家の中は簡素な雰囲気だった。

部屋も小振りで最低限必要な家具以外は置かれていない。

椅子もテーブルも全てのものが石でできているらしかった。

セイジュの父親らしい男性は疲れ切った表情を浮かべながらも、わたしたちを部屋へと案内してくれた。

彼は黒髪の短髪で、顔もセイジュとは似ていない。

どこか人を信じない雰囲気を漂わせていた。

親子と聞いても不思議な気がする。

椅子に座って部屋の中を眺めると、部屋の端に日本で言うと仏壇のような一角があるのが目についた。

たくさんの月見草が花瓶に活けられている。

見つめていると、セイジュが歩み出て月見草の前に立った。

「……5年前に母さんは亡くなった。

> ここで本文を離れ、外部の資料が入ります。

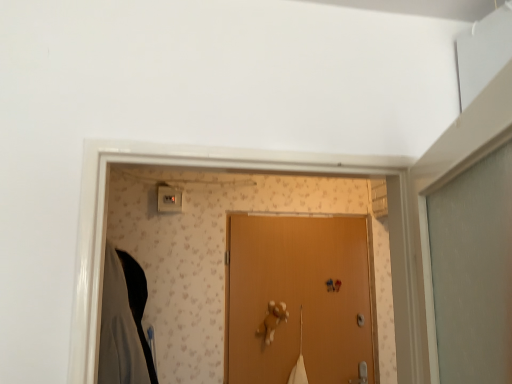 Where is `white plastic light switch at upper center`? Image resolution: width=512 pixels, height=384 pixels. white plastic light switch at upper center is located at coordinates (169, 199).

What is the approximate width of wooden door at center?

wooden door at center is 1.58 inches wide.

What do you see at coordinates (124, 322) in the screenshot? The height and width of the screenshot is (384, 512). I see `black matte robe at left` at bounding box center [124, 322].

This screenshot has width=512, height=384. Find the location of `white plastic light switch at upper center`. white plastic light switch at upper center is located at coordinates (169, 199).

Considering the points (165, 201) and (124, 355), which point is behind, point (165, 201) or point (124, 355)?

The point (165, 201) is behind.

Is white plastic light switch at upper center aimed at black matte robe at left?

No.

Looking at their sizes, would you say white plastic light switch at upper center is wider or thinner than black matte robe at left?

white plastic light switch at upper center is thinner than black matte robe at left.

This screenshot has height=384, width=512. I want to click on robe in front of the white plastic light switch at upper center, so click(124, 322).

Which of these two, black matte robe at left or white plastic light switch at upper center, is smaller?

white plastic light switch at upper center is smaller.

Where is `light switch above the black matte robe at left (from a real-world perspective)`? This screenshot has width=512, height=384. light switch above the black matte robe at left (from a real-world perspective) is located at coordinates (169, 199).

Consider the image. Is black matte robe at left not inside white plastic light switch at upper center?

Yes, black matte robe at left is outside of white plastic light switch at upper center.

In terms of width, does black matte robe at left look wider or thinner when compared to white plastic light switch at upper center?

Clearly, black matte robe at left has more width compared to white plastic light switch at upper center.

Is black matte robe at left in front of wooden door at center?

That is True.

Which of these two, black matte robe at left or wooden door at center, is bigger?

black matte robe at left is bigger.

Is wooden door at center located within black matte robe at left?

Definitely not — wooden door at center is not inside black matte robe at left.

From a real-world perspective, is black matte robe at left located higher than wooden door at center?

Indeed, from a real-world perspective, black matte robe at left stands above wooden door at center.

Considering the sizes of objects wooden door at center and white plastic light switch at upper center in the image provided, who is wider, wooden door at center or white plastic light switch at upper center?

With larger width is white plastic light switch at upper center.

Could you tell me if wooden door at center is facing white plastic light switch at upper center?

No.

Considering the positions of points (280, 243) and (170, 199), is point (280, 243) closer to camera compared to point (170, 199)?

That is False.

Is the position of wooden door at center less distant than that of white plastic light switch at upper center?

Yes, wooden door at center is closer to the camera.

Is wooden door at center closer to camera compared to black matte robe at left?

No, the depth of wooden door at center is greater than that of black matte robe at left.

Does point (281, 380) lie in front of point (139, 344)?

That is False.

Is white plastic light switch at upper center facing away from wooden door at center?

No, white plastic light switch at upper center is not facing away from wooden door at center.

Which object is wider, white plastic light switch at upper center or wooden door at center?

Wider between the two is white plastic light switch at upper center.

Is point (162, 193) closer or farther from the camera than point (341, 382)?

Point (162, 193).

Find the location of a particular element. light switch that appears above the black matte robe at left (from the image's perspective) is located at coordinates (169, 199).

At what (x,y) coordinates should I click in order to perform the action: click on light switch that appears above the black matte robe at left (from a real-world perspective). Please return your answer as a coordinate pair (x, y). Looking at the image, I should click on (169, 199).

From the image, which object appears to be farther from white plastic light switch at upper center, black matte robe at left or wooden door at center?

Based on the image, wooden door at center appears to be further to white plastic light switch at upper center.

Considering their positions, is white plastic light switch at upper center positioned further to wooden door at center than black matte robe at left?

white plastic light switch at upper center lies further to wooden door at center than the other object.

Which object lies nearer to the anchor point black matte robe at left, white plastic light switch at upper center or wooden door at center?

Among the two, white plastic light switch at upper center is located nearer to black matte robe at left.

Which object lies further to the anchor point white plastic light switch at upper center, wooden door at center or black matte robe at left?

Based on the image, wooden door at center appears to be further to white plastic light switch at upper center.

Estimate the real-world distances between objects in this image. Which object is further from wooden door at center, black matte robe at left or white plastic light switch at upper center?

Among the two, white plastic light switch at upper center is located further to wooden door at center.

Considering their positions, is wooden door at center positioned further to black matte robe at left than white plastic light switch at upper center?

The object further to black matte robe at left is wooden door at center.

You are a GUI agent. You are given a task and a screenshot of the screen. Output one action in this format:
    pyautogui.click(x=<x>, y=<y>)
    Task: Click on the light switch situated between black matte robe at left and wooden door at center from left to right
    
    Given the screenshot: What is the action you would take?
    pyautogui.click(x=169, y=199) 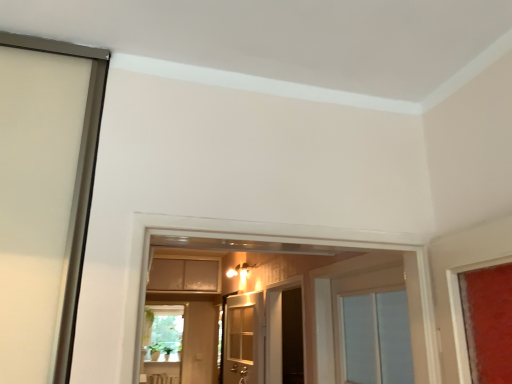 Question: Do you think matte beige cabinet at center is within white wooden door at center, or outside of it?

Choices:
 (A) inside
 (B) outside

Answer: (B)

Question: Is point (151, 268) positioned closer to the camera than point (253, 309)?

Choices:
 (A) farther
 (B) closer

Answer: (B)

Question: Based on their relative distances, which object is farther from the dark wood screen door at center?

Choices:
 (A) white wooden door at center
 (B) matte beige cabinet at center

Answer: (B)

Question: Considering the real-world distances, which object is closest to the white wooden door at center?

Choices:
 (A) matte beige cabinet at center
 (B) dark wood screen door at center

Answer: (B) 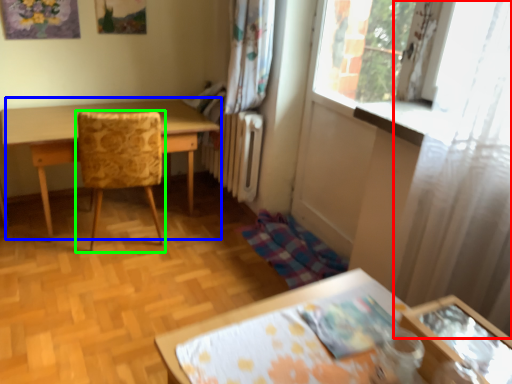 Question: Estimate the real-world distances between objects in this image. Which object is farther from curtain (highlighted by a red box), table (highlighted by a blue box) or chair (highlighted by a green box)?

Choices:
 (A) table
 (B) chair

Answer: (A) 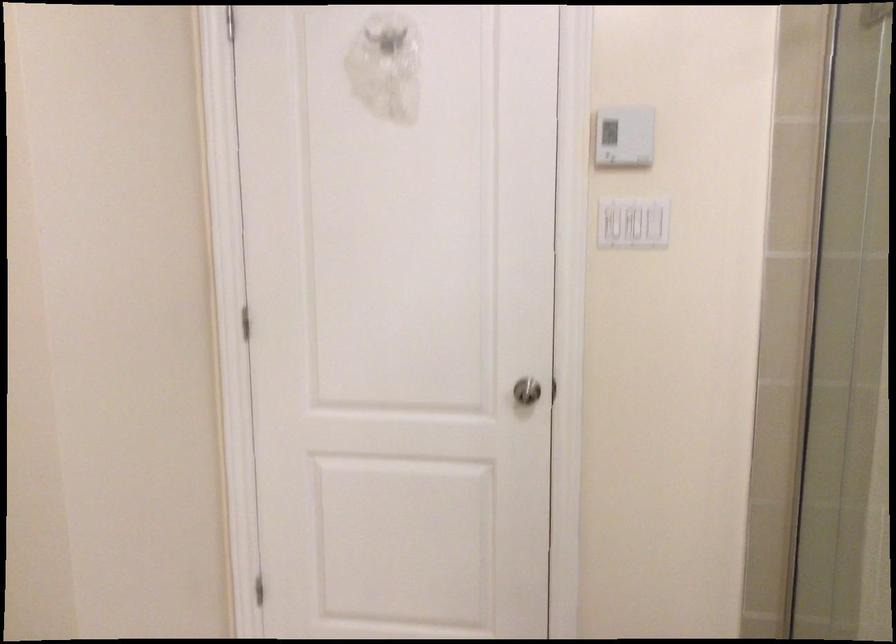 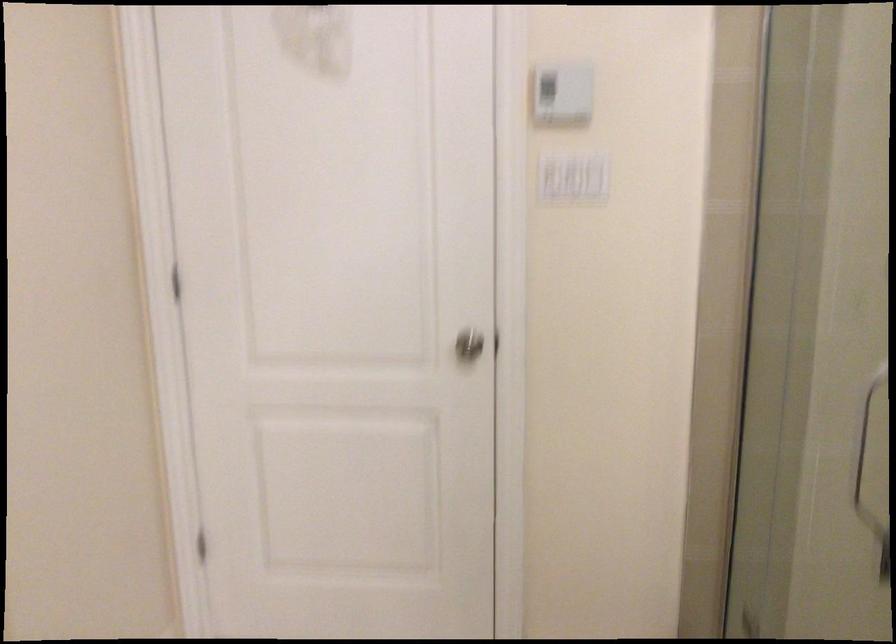 Question: The images are taken continuously from a first-person perspective. In which direction are you moving?

Choices:
 (A) Left
 (B) Right
 (C) Forward
 (D) Backward

Answer: (C) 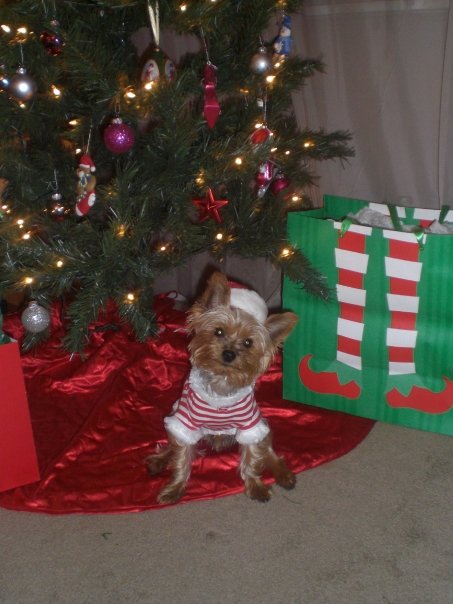 Where is `carpet`? The height and width of the screenshot is (604, 453). carpet is located at coordinates (376, 532). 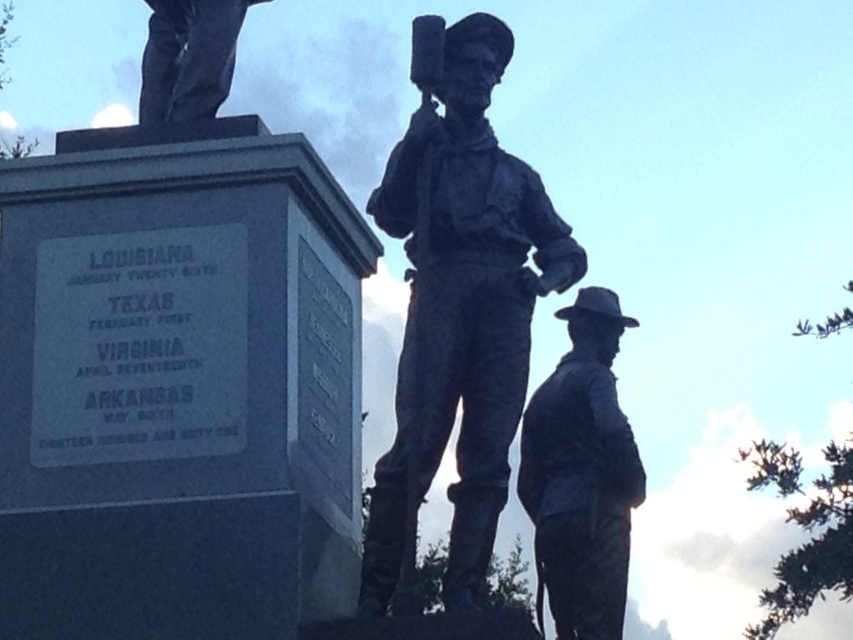 Which is behind, point (456, 118) or point (540, 522)?

Positioned behind is point (540, 522).

The width and height of the screenshot is (853, 640). Identify the location of bronze statue at center. (459, 304).

Which is behind, point (519, 280) or point (561, 580)?

The point (561, 580) is more distant.

Locate an element on the screen. The height and width of the screenshot is (640, 853). bronze statue at center is located at coordinates (459, 304).

Between bronze statue at center and polished bronze statue at upper left, which one appears on the left side from the viewer's perspective?

From the viewer's perspective, polished bronze statue at upper left appears more on the left side.

Image resolution: width=853 pixels, height=640 pixels. What do you see at coordinates (459, 304) in the screenshot? I see `bronze statue at center` at bounding box center [459, 304].

Which is in front, point (523, 237) or point (161, 81)?

Point (523, 237)

The image size is (853, 640). What are the coordinates of `bronze statue at center` in the screenshot? It's located at (459, 304).

Is point (534, 492) positioned in front of point (149, 19)?

That is True.

Does bronze statue at lower right appear on the right side of polished bronze statue at upper left?

Yes, bronze statue at lower right is to the right of polished bronze statue at upper left.

Is point (595, 484) closer to camera compared to point (224, 26)?

Yes, it is.

Where is `bronze statue at lower right`? bronze statue at lower right is located at coordinates (581, 474). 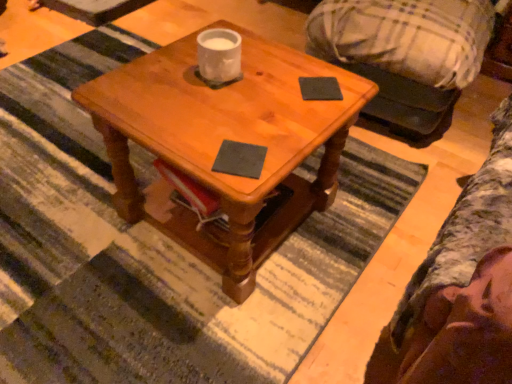 This screenshot has height=384, width=512. I want to click on free point behind black matte notepad at upper right, positioned as the first notepad in top-to-bottom order, so click(x=305, y=64). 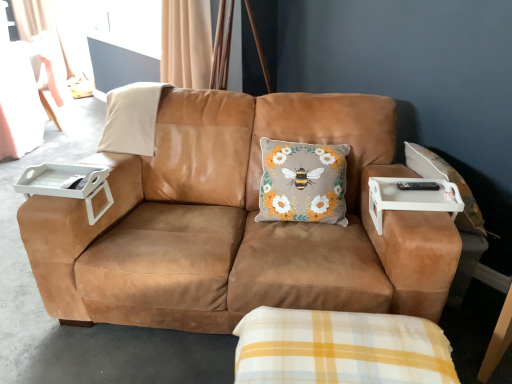 Question: From the image's perspective, would you say white plastic tray at right, the 1th table from the right, is shown under floral-patterned fabric cushion at center?

Choices:
 (A) no
 (B) yes

Answer: (B)

Question: Is white plastic tray at right, the 1th table from the right, oriented away from floral-patterned fabric cushion at center?

Choices:
 (A) no
 (B) yes

Answer: (A)

Question: From a real-world perspective, is white plastic tray at right, the 1th table from the right, physically above floral-patterned fabric cushion at center?

Choices:
 (A) no
 (B) yes

Answer: (B)

Question: Is white plastic tray at right, the 1th table from the right, touching floral-patterned fabric cushion at center?

Choices:
 (A) yes
 (B) no

Answer: (B)

Question: From a real-world perspective, is white plastic tray at right, the second table viewed from the left, beneath floral-patterned fabric cushion at center?

Choices:
 (A) yes
 (B) no

Answer: (B)

Question: Can you confirm if white plastic tray at right, the 1th table from the right, is smaller than floral-patterned fabric cushion at center?

Choices:
 (A) no
 (B) yes

Answer: (B)

Question: Is the position of suede brown couch at center more distant than that of beige suede pillow at upper left?

Choices:
 (A) no
 (B) yes

Answer: (A)

Question: Considering the relative sizes of suede brown couch at center and beige suede pillow at upper left in the image provided, is suede brown couch at center smaller than beige suede pillow at upper left?

Choices:
 (A) no
 (B) yes

Answer: (A)

Question: Is there a large distance between suede brown couch at center and beige suede pillow at upper left?

Choices:
 (A) yes
 (B) no

Answer: (B)

Question: Is suede brown couch at center touching beige suede pillow at upper left?

Choices:
 (A) no
 (B) yes

Answer: (A)

Question: Considering the relative positions of suede brown couch at center and beige suede pillow at upper left in the image provided, is suede brown couch at center to the right of beige suede pillow at upper left from the viewer's perspective?

Choices:
 (A) yes
 (B) no

Answer: (A)

Question: Can you confirm if suede brown couch at center is taller than beige suede pillow at upper left?

Choices:
 (A) yes
 (B) no

Answer: (A)

Question: Could you tell me if floral-patterned fabric cushion at center is turned towards beige suede pillow at upper left?

Choices:
 (A) no
 (B) yes

Answer: (A) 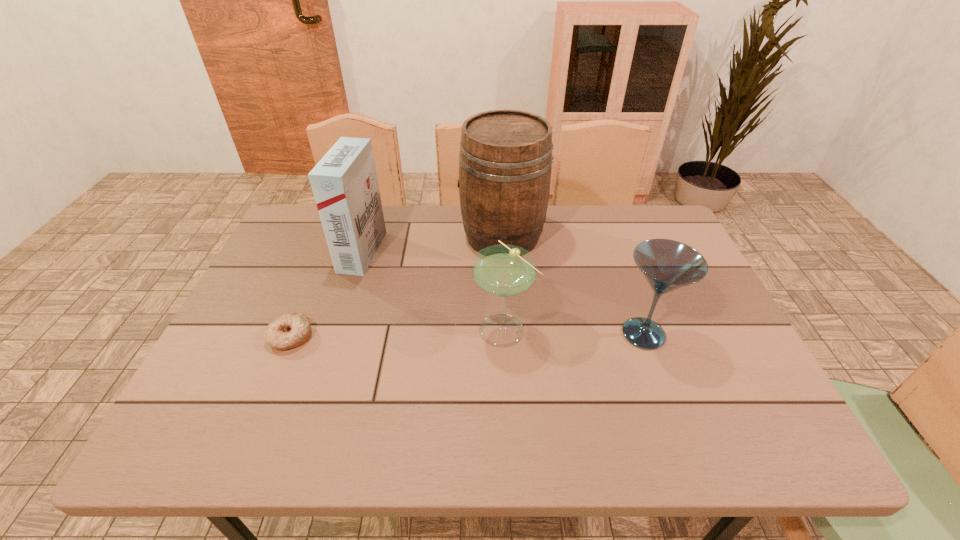 You are a GUI agent. You are given a task and a screenshot of the screen. Output one action in this format:
    pyautogui.click(x=<x>, y=<y>)
    Task: Click on the free space located on the back of the left martini
    The width and height of the screenshot is (960, 540).
    Given the screenshot: What is the action you would take?
    point(500,258)

Locate an element on the screen. The image size is (960, 540). free region located 0.080m on the right of the shortest object is located at coordinates (347, 337).

Image resolution: width=960 pixels, height=540 pixels. I want to click on cider at the far edge, so click(x=505, y=161).

You are a GUI agent. You are given a task and a screenshot of the screen. Output one action in this format:
    pyautogui.click(x=<x>, y=<y>)
    Task: Click on the cigarette case located at the far edge
    
    Given the screenshot: What is the action you would take?
    pyautogui.click(x=344, y=182)

Identify the location of object that is at the left edge. This screenshot has height=540, width=960. (290, 330).

This screenshot has width=960, height=540. What are the coordinates of `object that is at the right edge` in the screenshot? It's located at (667, 265).

I want to click on free spot at the far edge of the desktop, so click(603, 216).

Find the location of `vacant space at the near edge of the desktop`. vacant space at the near edge of the desktop is located at coordinates (307, 447).

In order to click on free space at the left edge of the desktop in this screenshot , I will do `click(263, 401)`.

This screenshot has height=540, width=960. In order to click on free space at the right edge of the desktop in this screenshot , I will do pos(708,337). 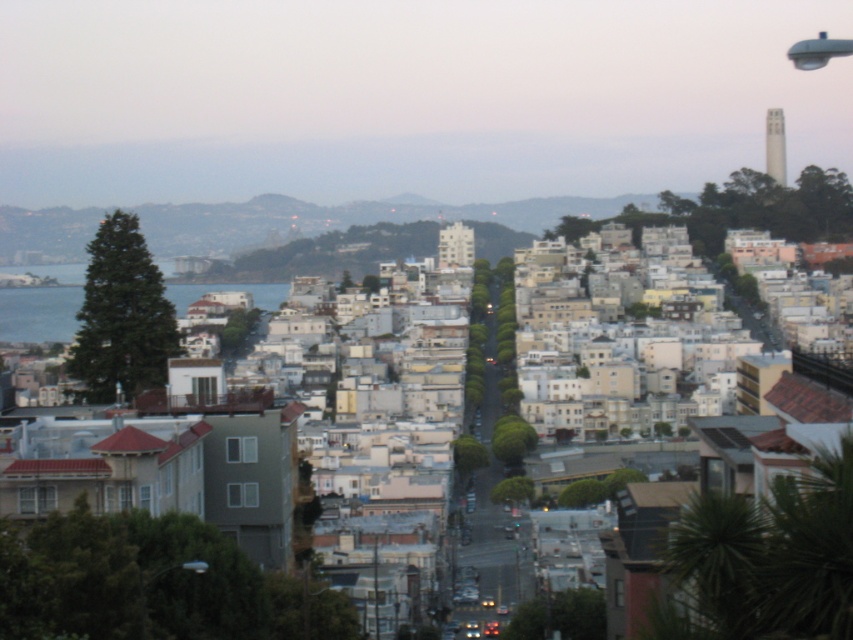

そうですね?父さん」

「そうだ。ファントムの奴らに捕まってな。我々には奴らに抵抗する能力の持ち合わせももうないというのに古代神を崇め続けていた妻は奴らの目の敵にされたのだ。…妻には古代神を取り返す力など全くなかったというのに……!」

声を噛み殺して机を叩く父親を見てセイジュは哀しげに瞳を細めた。

お母さんがファントムに殺されていたなんて……。

静まり返った部屋に、突然コツコツと靴音が鳴り響いた。

赤い靴を軽快に鳴らしながらいずみさんは月見草の前に立った。